Your answer should be the lines below from the one holding "ликвидации их последствий, обеспечит" through the one holding "большого количества граждан и вызовет", copied exactly and with nothing else.

▶ **DATA IN THIS EXERCISE**:
:::::

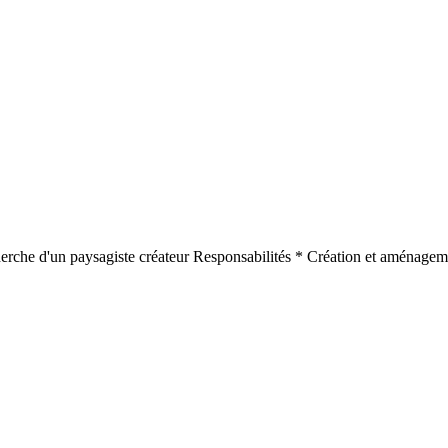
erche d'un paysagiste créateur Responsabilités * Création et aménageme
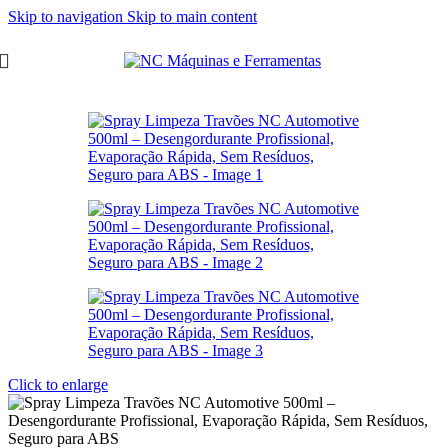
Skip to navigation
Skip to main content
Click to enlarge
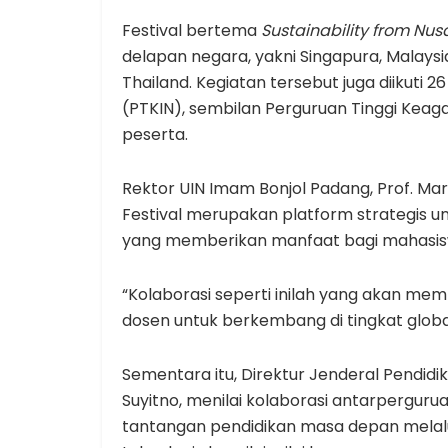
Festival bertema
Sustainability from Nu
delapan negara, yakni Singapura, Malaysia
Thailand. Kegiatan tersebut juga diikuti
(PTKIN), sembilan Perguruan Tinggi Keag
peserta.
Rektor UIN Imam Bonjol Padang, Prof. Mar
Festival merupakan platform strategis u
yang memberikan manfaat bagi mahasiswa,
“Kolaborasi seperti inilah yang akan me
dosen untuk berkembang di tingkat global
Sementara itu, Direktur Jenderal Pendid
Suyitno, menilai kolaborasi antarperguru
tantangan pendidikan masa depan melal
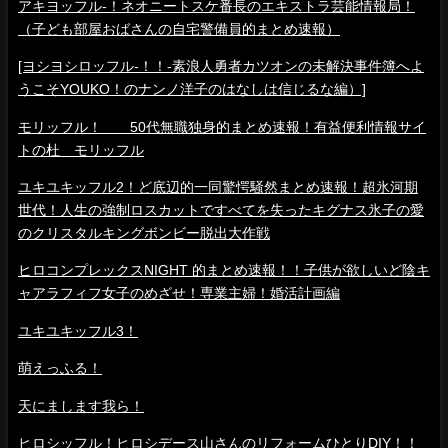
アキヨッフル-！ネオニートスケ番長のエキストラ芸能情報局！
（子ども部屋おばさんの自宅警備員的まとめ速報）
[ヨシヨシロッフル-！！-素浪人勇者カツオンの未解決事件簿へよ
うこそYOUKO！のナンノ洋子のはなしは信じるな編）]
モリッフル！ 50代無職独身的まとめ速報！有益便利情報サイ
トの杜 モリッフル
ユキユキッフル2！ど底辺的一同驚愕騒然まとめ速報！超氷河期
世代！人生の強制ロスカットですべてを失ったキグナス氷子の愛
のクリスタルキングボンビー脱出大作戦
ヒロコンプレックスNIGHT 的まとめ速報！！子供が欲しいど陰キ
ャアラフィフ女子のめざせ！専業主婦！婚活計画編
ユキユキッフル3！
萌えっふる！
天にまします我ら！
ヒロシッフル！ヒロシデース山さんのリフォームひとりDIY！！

:::::

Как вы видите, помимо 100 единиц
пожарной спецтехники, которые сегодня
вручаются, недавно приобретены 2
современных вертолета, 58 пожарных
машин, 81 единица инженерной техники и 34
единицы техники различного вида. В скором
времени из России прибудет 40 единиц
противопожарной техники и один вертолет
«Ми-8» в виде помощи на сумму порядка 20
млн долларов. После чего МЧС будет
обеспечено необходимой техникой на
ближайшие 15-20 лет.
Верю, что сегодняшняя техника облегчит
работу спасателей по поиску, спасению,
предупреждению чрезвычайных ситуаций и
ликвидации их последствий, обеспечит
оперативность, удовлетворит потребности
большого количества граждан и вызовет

:::::

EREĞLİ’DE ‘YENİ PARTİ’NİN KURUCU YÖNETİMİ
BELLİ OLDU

:::::

▶ **ANSWER**:
ликвидации их последствий, обеспечит
оперативность, удовлетворит потребности
большого количества граждан и вызовет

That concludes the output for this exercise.